Bugün bayram.
Ramazan'ı yaşadık, bayrama eriştik.
Hiçbir şey zehirlememeli bu günü değil mi?
İslam dünyası bayram şenliği yaşamalı.
İslam'ın her şeyi, inananlarını böyle bir gönül coşkusuna erdirmeye ayarlı.
Ama gel gör ki, “Hüzünsüz bayramlar” da hala derin bir özlem halinde.
Sorun İslam dünyasının İslam dünyası olmasında, bu coğrafyanın insanlarının da İslam'ın o engin gönül dünyasını içselleştirip içselleştirmemesinde.
Şu işe bakın, Bayram arefesinde dünya medyası, İslam ülkelerindeki sancıyı konuşuyor.
Bizim medyamızın ana gündemi de o.
Suudi Arabistan, Mısır, Birleşik Arap Emirlikleri ve Bahreyn, oturuyor, Katar'ı boğmak için 13 maddelik bir ültimatom veriyor.
Ültimatom Katar'a karşı ama, neredeyse tüm İslam coğrafyasını ateşe atacak bir muhteva taşıyor. Türkiye var işin içinde, İran var, İhvan var, medya var.
İşte şu maddeler:
1- İran’la diplomatik ilişkileri kes ve İran’daki ofislerini kapat. İran Devrim Muhafızları üyelerini Katar’dan gönder. İran’la askeri işbirliğini sonlandır. İran’la ticarette ABD yaptırımlarına uy.
2- Müslüman Kardeşler, DEAŞ, El Kaide ve Lübnan Hizbullah’ı gibi ‘terörist organizasyonlarla’ ilişkini bitir. Resmi olarak bu yapıları terörist ilan et.
3- Al Jazeera’yi ve bağlantılı istasyonlarını kapat.
4- Arabi21, Rassd, Al Arabiya Al-Jadeed ve Middle East Eye da dahil olmak üzere direkt veya dolaylı yoldan Katar fonlu olan medya kuruluşlarını kapat.
5- Türkiye’nin Katar’daki askeri varlığını derhal iptal et. Katar toprağında Türkiye’yle askeri işbirliğini bitir.
6- Suudi Arabistan, BAE, Mısır, Bahreyn, ABD, Kanada ve diğer ülkeler tarafından terörist olarak görülen kişiler, gruplar ve organizasyonlara her türlü yardımı kes.
7- Suudi Arabistan, BAE, Mısır ve Bahreyn tarafından aranan teröristleri teslim et. Mal varlıklarını dondur. Hareketleri ve finansal durumları ile ilgili istenen bilgileri paylaş.

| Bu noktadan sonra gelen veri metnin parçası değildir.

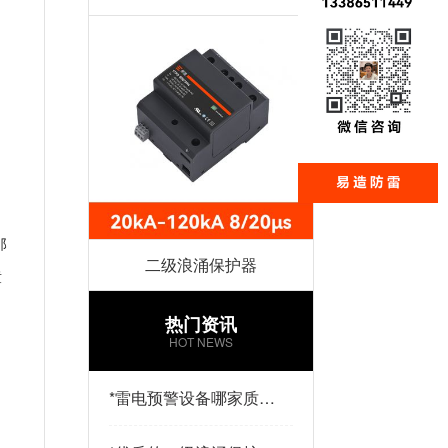
那
二级浪涌保护器
童
热门资讯
HOT NEWS
*
雷电预警设备哪家质量
好？易造防雷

8- Başka ülkelerin içişlerine karışmayı kes. Suudi Arabistan, BAE, Mısır ve Bahreyn vatandaşlarına Katar vatandaşlığı verme. Katar vatandaşlığı bulunanların kendi ülkelerinin yasalarını ihlal etmeleri durumunda pasaportlarını iptal et.
9- Suudi Arabistan, BAE, Mısır ve Bahreyn’deki muhalif gruplarla tüm ilişkileri kes. Katar’ın bu gruplarla önceki ilişkileri ve bu gruplara sunduğu desteğin tüm belgelerini teslim et.
10- Katar’ın politikaları nedeniyle son yıllarda yaşanan can ve mal kayıpları için tazminat öde. Tazminat miktarı daha sonra Katar’la birlikte belirlenecek.
11- Askeri, politik, sosyal ve ekonomik olarak diğer Körfez ve Arap ülkeleriyle 2014’te Suudi Arabistan’da belirlenen çizgiye gel.
12- Tüm talepler Katar’a ulaştıktan sonra 10 gün içerisinde kabul edilmezse, talep listesi geçersiz olacaktır. Bu döküman, Katar’ın talepleri kabul etmemesi durumunda ülkelerin ne yapacağını açıklamaz.
13- Taleplerin kabulünden sonra ilk yıl için aylık denetimlere razı ol. İkinci yılda her çeyrekte, takip eden 10 yılda ise yıllık denetimleri kabul et.
Bu hamle Trump'ın Suudi Arabistan'a gelmesinden, Sisi ve Kral Salman'la birlikte bir ışıklı küreyi avuçlamasından, kılıç dansı yapmasından, Suud'da “Veliaht prens” operasyonu ile bu işlere en yatkın ismin, Muhammed bin Salman'ın veliaht prens olmasından sonra gerçekleşiyor.
Bu bir rövanş. Arap Baharı ile birlikte yükselen trendin rövanşı.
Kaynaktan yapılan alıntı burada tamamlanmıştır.